*Directions for this task:* Starting at the line that contains "Contact details" and ending at the final line of the entries below, write out each line exactly as it appears, but omit the pictures.

*Information given:*
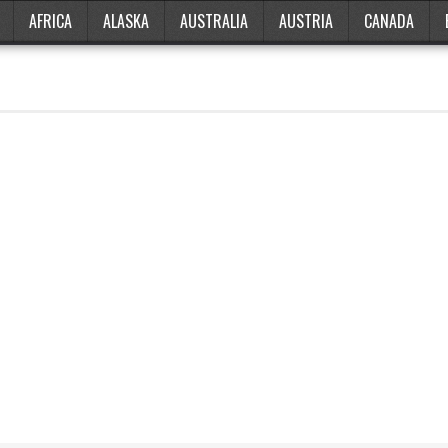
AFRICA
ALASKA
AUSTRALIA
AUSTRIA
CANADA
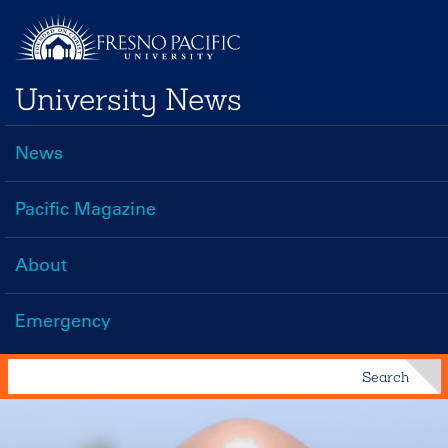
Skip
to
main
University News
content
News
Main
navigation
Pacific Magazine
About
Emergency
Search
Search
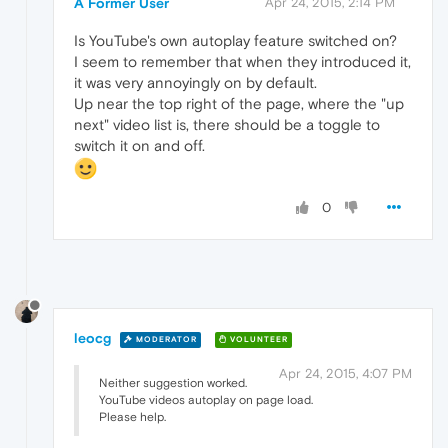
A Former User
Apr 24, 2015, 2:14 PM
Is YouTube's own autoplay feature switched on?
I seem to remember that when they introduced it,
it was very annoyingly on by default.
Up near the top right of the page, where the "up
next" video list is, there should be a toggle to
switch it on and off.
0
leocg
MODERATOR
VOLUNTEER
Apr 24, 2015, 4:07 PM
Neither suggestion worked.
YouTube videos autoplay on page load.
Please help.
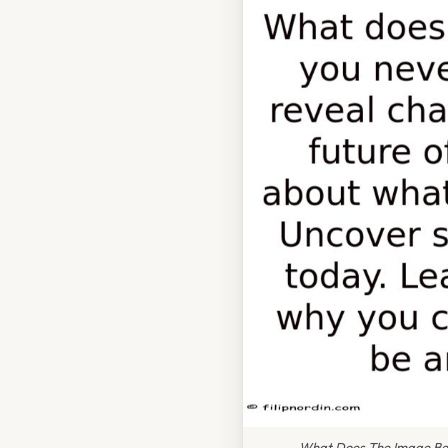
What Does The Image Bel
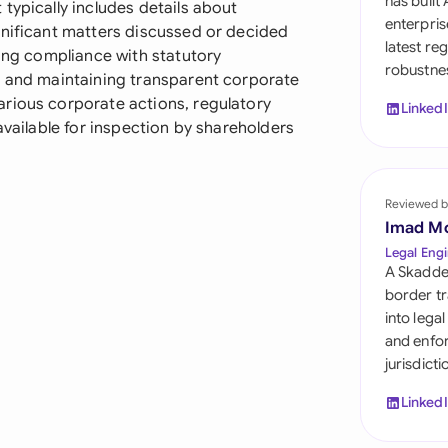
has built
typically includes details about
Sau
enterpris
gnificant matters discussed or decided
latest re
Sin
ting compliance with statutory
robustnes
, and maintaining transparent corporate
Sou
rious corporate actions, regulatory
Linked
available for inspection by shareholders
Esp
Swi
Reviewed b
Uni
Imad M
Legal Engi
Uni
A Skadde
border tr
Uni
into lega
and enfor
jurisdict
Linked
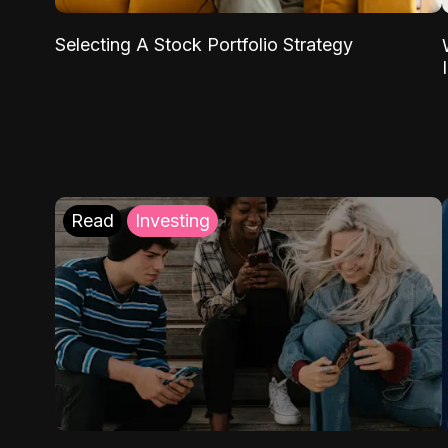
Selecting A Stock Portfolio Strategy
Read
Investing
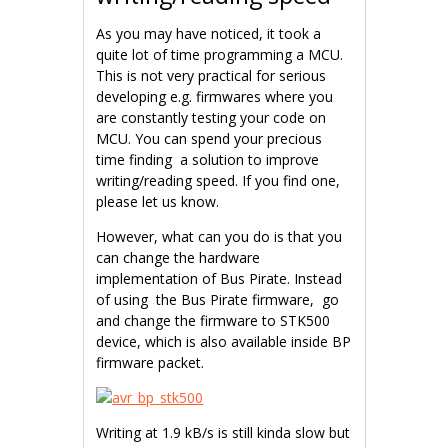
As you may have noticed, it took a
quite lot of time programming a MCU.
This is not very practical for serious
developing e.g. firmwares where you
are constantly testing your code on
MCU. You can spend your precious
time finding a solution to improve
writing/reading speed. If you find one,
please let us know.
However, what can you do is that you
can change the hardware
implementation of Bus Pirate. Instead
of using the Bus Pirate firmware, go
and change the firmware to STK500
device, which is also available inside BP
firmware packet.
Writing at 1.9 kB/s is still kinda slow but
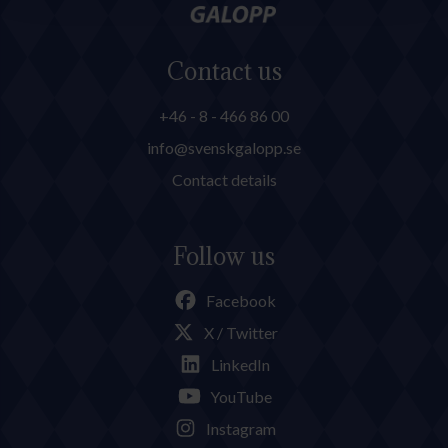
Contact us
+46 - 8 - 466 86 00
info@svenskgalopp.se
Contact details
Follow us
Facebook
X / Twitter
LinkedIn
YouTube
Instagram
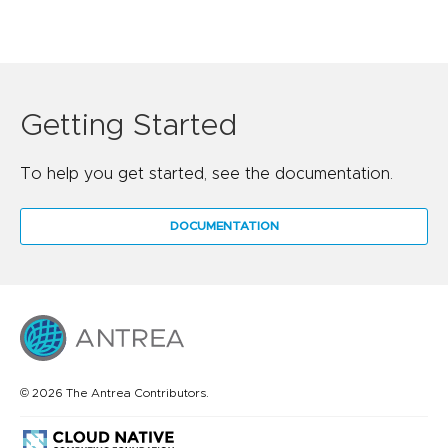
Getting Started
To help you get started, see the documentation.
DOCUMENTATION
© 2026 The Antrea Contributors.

*Written solution:*
Contact details
Follow us
Facebook
X / Twitter
LinkedIn
YouTube
Instagram
Getting Started
To help you get started, see the documentation.
DOCUMENTATION
© 2026 The Antrea Contributors.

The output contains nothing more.